I parlamentari si erano sentiti “offesi” da una vignetta in cui erano raffigurati con fattezze di animali mentre si accingevano a votare provvedimenti discriminatori nei confronti delle donne, che avrebbero ridotto l’accesso ai servizi di pianificazione familiare e la disponibilità di metodi contraccettivi da parte del sistema sanitario nazionale. In carcere già dal 2014, Farghadani aveva denunciato a più riprese vessazioni da parte del personale carcerario: percosse, offese, obbligo di rimanere nuda e soprattutto, nell’agosto 2015, un test obbligatorio di verginità (fatto confermato dalle autorità iraniane all’inizio di quest’anno) per aver stretto la mano al suo avvocato durante un’udienza, cosa che aveva fatto sospettare una relazione sessuale extra-matrimoniale. Qui le immagini della prima dichiarazione di Atena Farghadani all’uscita dal carcere. Della condanna originaria restano in piedi i tre anni per “offesa alla Guida suprema”, ma con una sospensione di quattro anni: se in questo periodo compirà, a giudizio delle autorità, lo stesso reato ritornerà in carcere. Il 4 maggio Hossein Ronaghi Maleki è stato rilasciato dietro pagamento di una cauzione. Il provvedimento ha validità di 30 giorni ma è possibile che venga prorogato o che, nel frattempo, le autorità giudiziarie accettino di riesaminare il caso, giungendo almeno a un provvedimento di clemenza.

Maleki stava scontando una condanna a 15 anni inflittagli nel 2010 per “offesa alla Guida suprema” e appartenenza a un’organizzazione conosciuta come Iran Proxy Network. Il tutto a causa dei post pubblicati nei mesi successivi alla contestata rielezione, nel 2009, di Mahmoud Ahmadinejad alla presidenza della repubblica.

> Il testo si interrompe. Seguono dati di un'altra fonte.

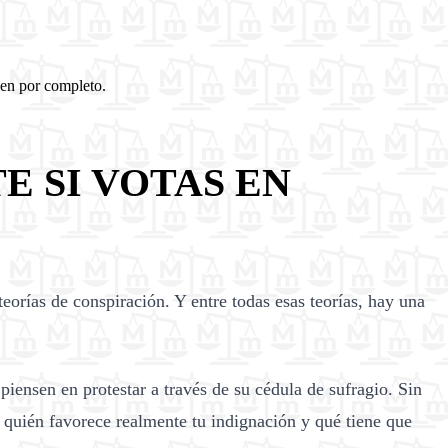
len por completo.
E SI VOTAS EN
orías de conspiración. Y entre todas esas teorías, hay una
iensen en protestar a través de su cédula de sufragio. Sin
 a quién favorece realmente tu indignación y qué tiene que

Nel corso degli anni le condizioni di salute di Maleki, che soffriva di problemi ai reni già prima dell’arresto, sono sensibilmente peggiorate, tanto che nel 2013, nel 2014 e nel 2015 ha trascorso lunghi periodi di tempo a curarsi in ospedale e a casa.

Il 20 gennaio di quest’anno l’ultimo rientro in carcere, durato meno di cinque mesi. Dovrebbe essere evidente anche alle stesse autorità iraniane che lo stato di salute di Maleki non è compatibile col carcere e che sei anni di prigione, tra una pausa e l’altra per i ricoveri, sono un’enormità per un blogger che non avrebbe mai dovuto essere arrestato.